### Exercise requirements
Search term "Users": please show all lines in the listing that contain it.

### Task material
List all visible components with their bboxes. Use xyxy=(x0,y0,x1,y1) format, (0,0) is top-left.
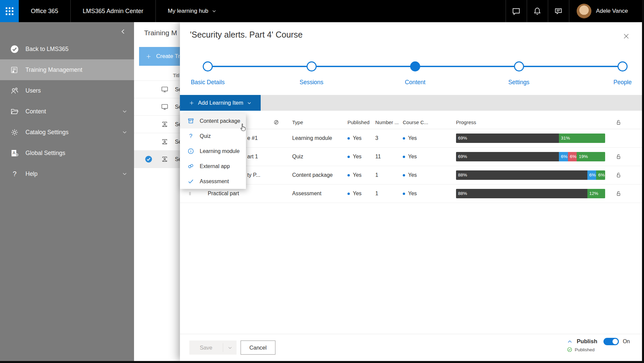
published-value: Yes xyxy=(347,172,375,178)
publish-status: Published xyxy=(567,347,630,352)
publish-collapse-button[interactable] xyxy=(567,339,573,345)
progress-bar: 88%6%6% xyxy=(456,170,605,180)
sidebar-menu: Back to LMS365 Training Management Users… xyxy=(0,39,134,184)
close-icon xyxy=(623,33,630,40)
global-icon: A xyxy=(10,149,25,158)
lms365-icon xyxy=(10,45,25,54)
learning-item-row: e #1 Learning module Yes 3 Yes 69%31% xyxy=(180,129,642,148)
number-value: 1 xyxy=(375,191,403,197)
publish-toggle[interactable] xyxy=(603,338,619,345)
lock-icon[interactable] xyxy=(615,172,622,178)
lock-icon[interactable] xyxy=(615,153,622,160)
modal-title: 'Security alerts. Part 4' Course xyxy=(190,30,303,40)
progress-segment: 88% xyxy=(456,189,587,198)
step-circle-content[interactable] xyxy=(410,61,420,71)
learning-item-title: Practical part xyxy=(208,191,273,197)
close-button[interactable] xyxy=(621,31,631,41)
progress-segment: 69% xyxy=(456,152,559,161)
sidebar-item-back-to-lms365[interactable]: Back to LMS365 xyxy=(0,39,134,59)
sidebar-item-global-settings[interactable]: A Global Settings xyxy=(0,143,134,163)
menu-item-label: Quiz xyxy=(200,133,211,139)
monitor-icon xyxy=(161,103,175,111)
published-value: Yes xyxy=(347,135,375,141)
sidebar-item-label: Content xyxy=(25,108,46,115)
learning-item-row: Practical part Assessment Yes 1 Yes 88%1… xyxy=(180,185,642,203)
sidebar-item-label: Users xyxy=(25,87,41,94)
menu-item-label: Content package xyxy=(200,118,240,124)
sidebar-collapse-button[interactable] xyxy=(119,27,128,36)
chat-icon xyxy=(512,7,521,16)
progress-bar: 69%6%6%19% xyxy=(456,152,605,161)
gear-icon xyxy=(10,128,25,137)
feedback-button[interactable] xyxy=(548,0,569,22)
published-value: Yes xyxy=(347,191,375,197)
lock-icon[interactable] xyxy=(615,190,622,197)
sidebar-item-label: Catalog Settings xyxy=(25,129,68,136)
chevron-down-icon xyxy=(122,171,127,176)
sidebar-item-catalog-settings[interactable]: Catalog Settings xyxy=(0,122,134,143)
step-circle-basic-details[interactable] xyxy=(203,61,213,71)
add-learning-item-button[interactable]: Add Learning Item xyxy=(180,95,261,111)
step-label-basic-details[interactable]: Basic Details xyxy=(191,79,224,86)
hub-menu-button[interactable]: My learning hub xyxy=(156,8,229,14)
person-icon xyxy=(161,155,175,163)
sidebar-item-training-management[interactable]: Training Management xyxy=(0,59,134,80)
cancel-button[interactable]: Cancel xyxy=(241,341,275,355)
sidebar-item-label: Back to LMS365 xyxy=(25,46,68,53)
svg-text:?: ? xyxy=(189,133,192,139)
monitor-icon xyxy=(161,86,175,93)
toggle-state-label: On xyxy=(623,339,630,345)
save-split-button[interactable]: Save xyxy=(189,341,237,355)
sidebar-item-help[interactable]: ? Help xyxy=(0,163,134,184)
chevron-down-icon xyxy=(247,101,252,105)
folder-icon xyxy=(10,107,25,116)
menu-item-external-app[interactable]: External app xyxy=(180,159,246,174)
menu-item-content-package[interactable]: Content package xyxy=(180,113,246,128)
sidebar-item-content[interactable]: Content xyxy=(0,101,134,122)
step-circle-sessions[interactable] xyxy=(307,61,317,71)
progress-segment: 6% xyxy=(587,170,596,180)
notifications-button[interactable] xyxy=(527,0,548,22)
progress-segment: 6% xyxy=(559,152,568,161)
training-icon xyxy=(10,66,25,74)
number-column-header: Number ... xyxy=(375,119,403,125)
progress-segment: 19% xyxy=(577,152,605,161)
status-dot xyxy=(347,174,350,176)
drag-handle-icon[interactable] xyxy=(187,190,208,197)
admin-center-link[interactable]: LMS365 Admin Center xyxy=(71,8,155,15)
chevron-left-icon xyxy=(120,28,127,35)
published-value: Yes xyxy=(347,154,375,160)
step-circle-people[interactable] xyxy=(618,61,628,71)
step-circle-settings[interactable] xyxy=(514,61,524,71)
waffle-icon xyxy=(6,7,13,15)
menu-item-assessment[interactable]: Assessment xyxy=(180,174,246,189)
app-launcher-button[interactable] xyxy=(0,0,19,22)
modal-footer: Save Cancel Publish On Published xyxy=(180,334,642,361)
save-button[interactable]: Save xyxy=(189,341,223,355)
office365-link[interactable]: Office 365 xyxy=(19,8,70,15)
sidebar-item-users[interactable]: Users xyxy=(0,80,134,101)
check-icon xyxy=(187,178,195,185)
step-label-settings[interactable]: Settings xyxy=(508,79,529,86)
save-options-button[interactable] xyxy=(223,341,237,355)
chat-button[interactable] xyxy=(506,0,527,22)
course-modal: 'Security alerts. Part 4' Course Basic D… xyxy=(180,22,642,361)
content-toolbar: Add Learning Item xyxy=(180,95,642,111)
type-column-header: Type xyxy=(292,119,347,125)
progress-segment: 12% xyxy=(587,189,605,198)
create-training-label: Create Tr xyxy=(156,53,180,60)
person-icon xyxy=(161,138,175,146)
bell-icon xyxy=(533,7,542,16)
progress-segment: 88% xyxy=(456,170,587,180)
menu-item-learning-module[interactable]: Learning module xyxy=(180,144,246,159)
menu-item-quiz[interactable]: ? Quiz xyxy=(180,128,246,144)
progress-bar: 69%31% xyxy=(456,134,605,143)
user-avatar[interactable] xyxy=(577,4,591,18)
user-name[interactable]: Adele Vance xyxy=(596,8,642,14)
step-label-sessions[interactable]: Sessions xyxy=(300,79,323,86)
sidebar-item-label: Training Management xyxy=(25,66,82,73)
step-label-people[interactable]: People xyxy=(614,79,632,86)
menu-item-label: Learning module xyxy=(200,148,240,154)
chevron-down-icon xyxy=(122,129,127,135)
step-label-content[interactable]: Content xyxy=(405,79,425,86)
* * *
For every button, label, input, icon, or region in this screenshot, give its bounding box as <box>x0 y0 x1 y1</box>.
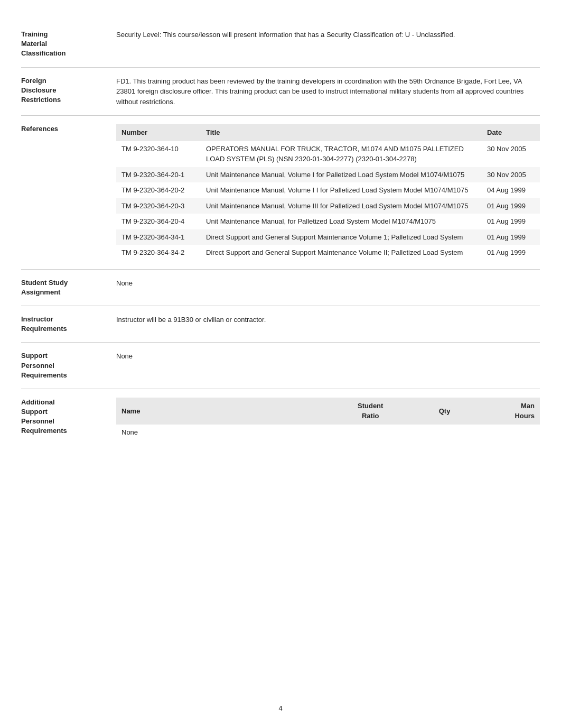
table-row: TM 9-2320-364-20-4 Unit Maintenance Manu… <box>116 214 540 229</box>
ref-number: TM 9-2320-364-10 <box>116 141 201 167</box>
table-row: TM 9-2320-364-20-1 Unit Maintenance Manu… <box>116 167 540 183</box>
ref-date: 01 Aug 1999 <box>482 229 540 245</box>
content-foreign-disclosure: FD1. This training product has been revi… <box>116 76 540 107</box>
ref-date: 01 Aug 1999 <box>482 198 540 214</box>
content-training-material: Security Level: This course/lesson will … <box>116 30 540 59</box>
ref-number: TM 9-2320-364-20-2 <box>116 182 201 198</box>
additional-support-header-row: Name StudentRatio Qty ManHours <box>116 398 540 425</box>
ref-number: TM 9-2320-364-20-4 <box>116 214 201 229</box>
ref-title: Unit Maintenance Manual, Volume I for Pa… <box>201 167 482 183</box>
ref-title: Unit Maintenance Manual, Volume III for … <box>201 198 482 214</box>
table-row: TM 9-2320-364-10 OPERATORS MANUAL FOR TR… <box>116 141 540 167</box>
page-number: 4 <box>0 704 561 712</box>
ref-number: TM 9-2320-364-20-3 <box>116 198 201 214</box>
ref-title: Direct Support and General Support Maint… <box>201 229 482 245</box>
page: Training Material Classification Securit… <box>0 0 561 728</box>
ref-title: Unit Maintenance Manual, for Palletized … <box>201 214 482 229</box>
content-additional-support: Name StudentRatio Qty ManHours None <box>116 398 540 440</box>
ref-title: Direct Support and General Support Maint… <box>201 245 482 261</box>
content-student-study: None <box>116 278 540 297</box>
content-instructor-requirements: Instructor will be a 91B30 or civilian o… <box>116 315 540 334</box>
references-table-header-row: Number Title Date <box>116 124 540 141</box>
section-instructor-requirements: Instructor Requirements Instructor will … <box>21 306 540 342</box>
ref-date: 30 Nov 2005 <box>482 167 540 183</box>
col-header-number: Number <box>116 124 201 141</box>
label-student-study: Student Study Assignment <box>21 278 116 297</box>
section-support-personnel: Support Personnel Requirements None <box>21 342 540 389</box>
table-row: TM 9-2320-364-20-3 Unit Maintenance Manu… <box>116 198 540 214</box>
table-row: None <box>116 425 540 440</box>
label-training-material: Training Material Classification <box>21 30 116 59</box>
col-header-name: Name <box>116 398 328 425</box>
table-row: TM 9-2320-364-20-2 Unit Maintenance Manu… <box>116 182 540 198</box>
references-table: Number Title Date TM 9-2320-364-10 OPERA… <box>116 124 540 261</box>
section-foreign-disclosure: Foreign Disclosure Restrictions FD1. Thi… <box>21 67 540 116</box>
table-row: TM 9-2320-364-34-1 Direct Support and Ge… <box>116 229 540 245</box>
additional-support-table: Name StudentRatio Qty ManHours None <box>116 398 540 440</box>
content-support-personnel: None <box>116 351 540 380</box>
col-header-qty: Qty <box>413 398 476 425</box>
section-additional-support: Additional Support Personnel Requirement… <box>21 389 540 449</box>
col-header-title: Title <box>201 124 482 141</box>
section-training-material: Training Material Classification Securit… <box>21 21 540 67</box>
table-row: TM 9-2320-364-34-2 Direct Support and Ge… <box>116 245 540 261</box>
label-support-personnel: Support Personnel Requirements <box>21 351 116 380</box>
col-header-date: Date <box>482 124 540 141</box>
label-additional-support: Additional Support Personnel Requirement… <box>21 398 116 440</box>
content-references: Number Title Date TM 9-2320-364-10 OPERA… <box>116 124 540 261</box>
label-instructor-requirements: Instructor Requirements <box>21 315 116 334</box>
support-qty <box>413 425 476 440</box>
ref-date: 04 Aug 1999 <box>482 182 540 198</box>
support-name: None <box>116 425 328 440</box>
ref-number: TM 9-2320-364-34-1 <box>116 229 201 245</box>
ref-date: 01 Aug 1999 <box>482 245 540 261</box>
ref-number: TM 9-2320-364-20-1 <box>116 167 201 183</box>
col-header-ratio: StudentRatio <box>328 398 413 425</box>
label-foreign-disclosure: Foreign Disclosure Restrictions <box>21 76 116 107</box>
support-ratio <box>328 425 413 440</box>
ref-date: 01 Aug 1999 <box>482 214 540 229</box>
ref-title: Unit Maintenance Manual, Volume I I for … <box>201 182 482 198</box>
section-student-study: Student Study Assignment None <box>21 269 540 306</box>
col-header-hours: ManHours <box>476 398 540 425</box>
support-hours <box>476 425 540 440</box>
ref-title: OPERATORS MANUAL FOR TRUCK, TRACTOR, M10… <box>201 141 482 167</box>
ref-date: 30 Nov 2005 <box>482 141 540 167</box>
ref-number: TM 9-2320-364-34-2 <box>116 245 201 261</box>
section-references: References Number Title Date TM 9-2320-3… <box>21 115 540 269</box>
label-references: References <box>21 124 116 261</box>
...
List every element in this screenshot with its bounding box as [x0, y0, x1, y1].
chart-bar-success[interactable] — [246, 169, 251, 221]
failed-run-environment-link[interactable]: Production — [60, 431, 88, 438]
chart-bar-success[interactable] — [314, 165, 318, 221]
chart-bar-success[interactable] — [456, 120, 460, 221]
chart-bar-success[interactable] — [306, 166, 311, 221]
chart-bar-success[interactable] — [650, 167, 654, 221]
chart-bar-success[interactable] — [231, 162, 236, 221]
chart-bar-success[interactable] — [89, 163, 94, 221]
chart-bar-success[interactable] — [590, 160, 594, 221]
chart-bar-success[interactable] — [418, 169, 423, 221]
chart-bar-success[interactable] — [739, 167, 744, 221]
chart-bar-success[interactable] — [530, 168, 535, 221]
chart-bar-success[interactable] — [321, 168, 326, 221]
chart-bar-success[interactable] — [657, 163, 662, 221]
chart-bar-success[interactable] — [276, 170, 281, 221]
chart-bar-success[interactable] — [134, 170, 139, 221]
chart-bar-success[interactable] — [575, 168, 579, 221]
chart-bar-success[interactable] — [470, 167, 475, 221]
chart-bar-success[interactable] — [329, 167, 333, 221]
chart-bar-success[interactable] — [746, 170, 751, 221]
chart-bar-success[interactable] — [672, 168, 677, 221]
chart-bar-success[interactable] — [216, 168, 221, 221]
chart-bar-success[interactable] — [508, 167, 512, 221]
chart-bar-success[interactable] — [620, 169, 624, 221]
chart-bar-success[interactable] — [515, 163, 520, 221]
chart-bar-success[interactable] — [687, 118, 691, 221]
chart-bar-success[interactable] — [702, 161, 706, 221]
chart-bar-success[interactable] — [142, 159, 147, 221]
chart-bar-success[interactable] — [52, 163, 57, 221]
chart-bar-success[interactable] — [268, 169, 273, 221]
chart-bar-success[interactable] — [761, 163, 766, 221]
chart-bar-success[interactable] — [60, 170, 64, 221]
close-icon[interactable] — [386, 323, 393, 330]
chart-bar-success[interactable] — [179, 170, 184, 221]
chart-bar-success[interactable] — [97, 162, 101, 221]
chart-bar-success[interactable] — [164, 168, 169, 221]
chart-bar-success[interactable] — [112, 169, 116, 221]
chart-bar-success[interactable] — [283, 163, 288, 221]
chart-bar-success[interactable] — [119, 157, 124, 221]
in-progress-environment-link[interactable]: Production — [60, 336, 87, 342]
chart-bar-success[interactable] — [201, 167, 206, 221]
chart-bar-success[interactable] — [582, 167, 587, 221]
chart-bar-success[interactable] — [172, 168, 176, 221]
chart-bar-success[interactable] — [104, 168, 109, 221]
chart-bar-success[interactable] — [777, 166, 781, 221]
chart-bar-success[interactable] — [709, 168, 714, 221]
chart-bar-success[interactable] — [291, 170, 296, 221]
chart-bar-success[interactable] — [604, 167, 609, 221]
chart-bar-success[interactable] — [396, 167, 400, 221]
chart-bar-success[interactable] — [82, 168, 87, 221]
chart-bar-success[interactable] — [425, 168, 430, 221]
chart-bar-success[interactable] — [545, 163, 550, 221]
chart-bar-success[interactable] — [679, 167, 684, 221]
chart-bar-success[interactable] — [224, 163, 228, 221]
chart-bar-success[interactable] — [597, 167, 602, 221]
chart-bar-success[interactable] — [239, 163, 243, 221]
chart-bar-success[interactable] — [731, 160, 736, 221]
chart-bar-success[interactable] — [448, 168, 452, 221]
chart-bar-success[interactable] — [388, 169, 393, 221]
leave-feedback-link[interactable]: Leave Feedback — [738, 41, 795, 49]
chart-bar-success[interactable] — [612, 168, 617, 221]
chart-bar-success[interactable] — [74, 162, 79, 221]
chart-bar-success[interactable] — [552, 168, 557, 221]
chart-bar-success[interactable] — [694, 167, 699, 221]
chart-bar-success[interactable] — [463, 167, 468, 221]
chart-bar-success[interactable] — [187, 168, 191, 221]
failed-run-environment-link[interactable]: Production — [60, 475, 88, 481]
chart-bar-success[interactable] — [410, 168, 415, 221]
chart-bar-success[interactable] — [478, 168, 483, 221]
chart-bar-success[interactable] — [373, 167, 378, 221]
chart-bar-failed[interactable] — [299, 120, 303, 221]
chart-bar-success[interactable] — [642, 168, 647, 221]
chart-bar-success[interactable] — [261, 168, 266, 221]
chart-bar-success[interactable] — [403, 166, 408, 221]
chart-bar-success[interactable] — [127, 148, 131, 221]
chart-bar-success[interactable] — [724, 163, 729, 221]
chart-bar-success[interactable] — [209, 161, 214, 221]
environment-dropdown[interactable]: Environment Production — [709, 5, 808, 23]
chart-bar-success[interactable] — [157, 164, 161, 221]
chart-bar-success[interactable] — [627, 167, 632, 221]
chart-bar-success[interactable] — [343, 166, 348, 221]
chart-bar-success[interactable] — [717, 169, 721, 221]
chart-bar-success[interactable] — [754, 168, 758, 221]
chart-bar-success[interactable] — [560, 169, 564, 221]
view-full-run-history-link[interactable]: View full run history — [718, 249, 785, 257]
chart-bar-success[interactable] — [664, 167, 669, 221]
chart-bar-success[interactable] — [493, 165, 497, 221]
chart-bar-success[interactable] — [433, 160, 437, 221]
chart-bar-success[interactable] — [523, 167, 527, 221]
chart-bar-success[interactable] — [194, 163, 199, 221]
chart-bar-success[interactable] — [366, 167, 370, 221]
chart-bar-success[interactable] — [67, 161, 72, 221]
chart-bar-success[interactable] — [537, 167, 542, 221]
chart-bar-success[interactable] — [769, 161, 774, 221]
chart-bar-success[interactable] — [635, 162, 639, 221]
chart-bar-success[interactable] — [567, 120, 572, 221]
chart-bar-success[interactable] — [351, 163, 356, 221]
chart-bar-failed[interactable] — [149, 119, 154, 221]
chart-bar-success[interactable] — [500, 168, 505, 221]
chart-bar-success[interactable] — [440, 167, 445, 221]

### Finished task
sidebar-menu: Back to LMS365 Training Management Users… xyxy=(0,39,134,184)
sidebar-item-label: Users xyxy=(25,87,41,94)
sidebar-item-users[interactable]: Users xyxy=(0,80,134,101)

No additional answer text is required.